Coronavirus screening tests (illustration). - NEW CHINA / SIPA

The Basse-Terre administrative court ordered the CHU and the Regional Health Agency (ARS) of Guadeloupe to order "sufficient numbers" of Covid-19 screening tests as well as treatment doses with hydroxychloroquine and azithromycin. Seized in summary procedure by the Guadeloupe union UGTG, the administrative court justifies its decision in particular by the weakness of the local health system, in its judgment rendered on Saturday.

The court mentioned "a particularly limited number of resuscitation beds in Guadeloupe", but also "the proven shortage of equipment to protect carers and law enforcement personnel and that of screening tests". These data are "constitutive of serious and manifestly illegal attacks on respect for life".

"Necessary doses"

The UGTG welcomed in a press release this judgment and assures the "people of Guadeloupe" to do everything possible to "compel the political and health authorities to respect (...) immediately the injunctions of the judge". But the union, which demanded 200,000 tests and what to treat 20,000 patients with companies already selected, was unsuccessful on this point.
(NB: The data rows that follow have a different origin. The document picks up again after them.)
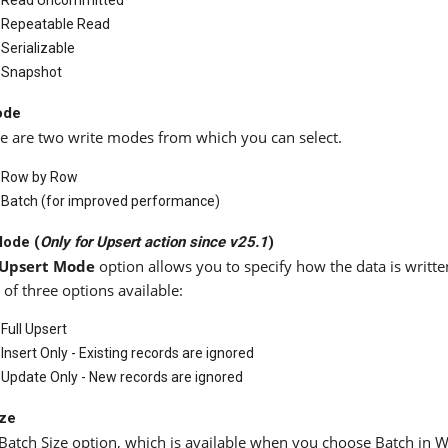
Read Uncommitted
Repeatable Read
Serializable
Snapshot
ode
e are two write modes from which you can select.
Row by Row
Batch (for improved performance)
Mode (
Only for
Upsert
action since
v25.1
)
Upsert Mode
option allows you to specify how the data is writte
l of three options available:
Full Upsert
Insert Only - Existing records are ignored
Update Only - New records are ignored
ize
Batch Size option, which is available when you choose Batch in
In its injunction, the court gave no figures, speaking simply of "necessary doses" of treatment and "sufficient number" of tests. If the "CHU does not comment on a court decision" according to its direction, the ARS, it, "took note" of the judgment. She says she is "satisfied to see that the court did not ratify the request of the UGTG to buy tests and medicines in the quantities they requested without being experts and from the companies they cited", she wrote in a statement. She recalls that "the screening and treatment of the Guadeloupe population is done according to the rules laid down by law and ministerial recommendations".